- Propriété intellectuelle Lyon : La marque constituée par la forme du produit : attention à la valeur substantielle !

La marque constituée par la forme du produit : attention à la valeur substantielle !

« Les signes constitués exclusivement par la forme du produit, qui lui confère sa valeur substantielle, sont exclus de la protection du droit des marques », est venu dire le TGI de Paris, ce 31 mars 2016 (TGI Paris, 3ème ch., 1ère sect., n° 2015/03632), dans le droit fil d’une jurisprudence européenne à présent bien établie (TPI, 6 oct. 2011, aff. Bang & Olufsen, T-508/08 ; CJUE, 18 sept. 2014, aff. Tripp Trapp, C-205/13).


Qu’est-ce que la forme qui donne sa valeur substantielle au produit, en l’espèce à une montre sur laquelle est apposé en noir l’élément verbal « ICE » sur le cadran ?


C’est le comportement du consommateur qui éclaire cette notion sibylline :


- si la forme n’est pas déterminante de son choix, qu’elle ne revêt pas à ses yeux la première caractéristique qu’il recherche, la valeur substantielle qui lui fera choisir ce produit plutôt qu’un autre : dans ce cas, la marque est valable. En effet, la forme ne sert qu’à distinguer un produit d’un autre.


- en revanche, s’il se détermine « essentiellement » (terme retenu par les juges) en raison de la forme même du produit, c’est que cette forme donne sa valeur substantielle au produit et dans ce cas alors, la protection au titre du droit des marques sera refusée. 

 

En d’autres termes, l’exclusion joue donc lorsque l’esthétique de la forme, son design, etc. déterminent la valeur intrinsèque marchande du produit.


Dans le cas d’espèce, le tribunal dit que si force est de constater que le signe en cause comprend, outre une forme de montre, l’élément verbal « ICE » apposé sur le cadran de la montre, il n’en reste pas moins que l’élément dominant est constitué par la forme du produit qui confère sa valeur substantielle à celui-ci.


En témoigne :


- le fait que les campagnes promotionnelles dont la société ICE IP justifie, mettent exclusivement en valeur le design de la montre à l’exclusion de tout autre élément. 

 

- le fait que la description du modèle ICE corresponde en tous points au signe déposé à titre de marque : — le bracelet en silicone entoure et rejoint le cadran en un seul tenant, de manière uniforme sans qu’aucune démarcation ne soit visible, le cadran de la montre y paraissant enchâssé. — le bracelet plus fin que le cadran est de la même couleur que le fond du cadran. — la tranche du boîtier est extra-fine, le dos de celui-ci étant apparent et de couleur métallisée. — les heures sont indiquées par des traits dans le cadran de la montre.

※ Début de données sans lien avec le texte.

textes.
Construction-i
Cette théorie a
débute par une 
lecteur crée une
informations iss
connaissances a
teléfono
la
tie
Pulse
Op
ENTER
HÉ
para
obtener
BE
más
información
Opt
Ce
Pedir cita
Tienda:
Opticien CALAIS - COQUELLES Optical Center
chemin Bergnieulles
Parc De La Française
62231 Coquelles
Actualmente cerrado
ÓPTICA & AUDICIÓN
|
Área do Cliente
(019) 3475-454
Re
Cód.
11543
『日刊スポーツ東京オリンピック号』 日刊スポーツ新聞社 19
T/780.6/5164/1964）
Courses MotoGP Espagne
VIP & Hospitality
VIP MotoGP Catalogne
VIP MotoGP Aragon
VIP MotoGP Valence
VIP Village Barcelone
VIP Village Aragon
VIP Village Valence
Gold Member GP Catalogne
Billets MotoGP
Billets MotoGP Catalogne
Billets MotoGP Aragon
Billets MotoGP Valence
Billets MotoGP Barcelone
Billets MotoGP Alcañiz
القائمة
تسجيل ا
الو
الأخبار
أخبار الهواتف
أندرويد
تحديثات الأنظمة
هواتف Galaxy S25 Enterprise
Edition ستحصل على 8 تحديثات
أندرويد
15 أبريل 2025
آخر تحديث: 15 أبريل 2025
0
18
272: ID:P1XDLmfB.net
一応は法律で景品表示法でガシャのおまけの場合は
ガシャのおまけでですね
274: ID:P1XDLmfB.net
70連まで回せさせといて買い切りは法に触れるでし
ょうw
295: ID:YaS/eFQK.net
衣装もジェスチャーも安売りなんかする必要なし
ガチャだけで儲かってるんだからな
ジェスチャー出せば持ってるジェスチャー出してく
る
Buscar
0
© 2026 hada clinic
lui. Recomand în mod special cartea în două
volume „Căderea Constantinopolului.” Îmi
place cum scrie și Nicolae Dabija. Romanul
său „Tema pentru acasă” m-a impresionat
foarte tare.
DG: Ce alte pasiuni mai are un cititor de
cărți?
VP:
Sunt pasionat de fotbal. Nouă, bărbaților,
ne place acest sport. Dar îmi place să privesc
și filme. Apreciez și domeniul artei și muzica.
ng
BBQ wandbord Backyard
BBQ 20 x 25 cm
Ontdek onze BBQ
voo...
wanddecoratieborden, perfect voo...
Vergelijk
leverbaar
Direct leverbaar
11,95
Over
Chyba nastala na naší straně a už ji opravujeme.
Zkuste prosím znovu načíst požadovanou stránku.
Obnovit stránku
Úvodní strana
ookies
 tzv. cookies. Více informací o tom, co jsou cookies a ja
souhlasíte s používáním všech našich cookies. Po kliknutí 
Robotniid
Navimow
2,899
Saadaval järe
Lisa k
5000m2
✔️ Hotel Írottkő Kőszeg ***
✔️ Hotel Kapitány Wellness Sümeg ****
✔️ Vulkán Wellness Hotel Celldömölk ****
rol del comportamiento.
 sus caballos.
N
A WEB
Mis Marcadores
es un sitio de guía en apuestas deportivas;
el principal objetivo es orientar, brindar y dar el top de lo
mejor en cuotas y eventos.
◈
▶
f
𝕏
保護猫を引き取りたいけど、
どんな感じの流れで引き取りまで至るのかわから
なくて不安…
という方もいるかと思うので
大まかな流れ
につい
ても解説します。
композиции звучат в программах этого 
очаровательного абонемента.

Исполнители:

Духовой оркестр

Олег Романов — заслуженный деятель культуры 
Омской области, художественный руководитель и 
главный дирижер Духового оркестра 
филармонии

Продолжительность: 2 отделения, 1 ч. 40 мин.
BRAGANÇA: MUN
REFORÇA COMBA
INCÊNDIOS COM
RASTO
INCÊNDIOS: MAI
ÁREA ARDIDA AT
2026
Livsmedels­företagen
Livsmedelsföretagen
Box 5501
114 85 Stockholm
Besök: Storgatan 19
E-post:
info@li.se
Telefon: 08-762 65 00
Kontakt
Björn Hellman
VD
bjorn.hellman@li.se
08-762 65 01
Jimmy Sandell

- le fait que le signe ICE WATCH reproduit sur le passant du bracelet ne soit pas lisible au dépôt et celui reproduit sur le cadran soit d’une taille insignifiante en rapport avec celle de la montre.

 

Il en résulte que le caractère distinctif de cet élément verbal n’est pas de nature à conférer à l’ensemble du signe un caractère distinctif susceptible d’assurer à la marque sa fonction essentielle d’identification de l’origine du produit et de distinction sans confusion possible avec ceux d’une autre provenance auprès du public pertinent qui est en l’espèce l’acheteur de montre d’attention moyenne.


Par sa stratégie marketing, toute basée sur la mise en avant de la forme de son produit, le titulaire du droit laisse considérer que là réside pour lui la valeur substantielle de sa montre. 

 

Il s’en suit qu’en déposant à titre de marque un signe se confondant avec le produit qu’elle désigne, la société ICE IP n’a pas entendu disposer d’une marque lui permettant de distinguer ses produits de ceux de ses concurrents, mais a recherché à assurer à son modèle de montre, par le biais du droit des marques, une protection potentiellement perpétuelle lui permettant de s’opposer à tout usage par ses concurrents d’une forme identique ou similaire à celle que revêt son produit. L’intérêt général commande d’éviter l’appropriation perpétuelle par un opérateur économique d’une forme nécessaire à ses concurrents pour leurs propres produits, au détriment de la liberté du commerce et de l’industrie.

 

 

L’enregistrement et la protection des marques tridimensionnelles risquent de devenir très difficiles, voire impossibles ! Mieux vaut y réfléchir à deux fois si l’on ne veut pas prendre une douche froide, voire glacée ! 


 

Conclusion. – La société B PLUS défenderesse au procès, n’était pas contrefactrice de ce chef. Elle peut, en toute sérénité et légalité, continuer de concevoir et distribuer des objets publicitaires à destination des professionnels et commercialiser notamment une montre personnalisable sur laquelle les clients peuvent faire inscrire leur logo.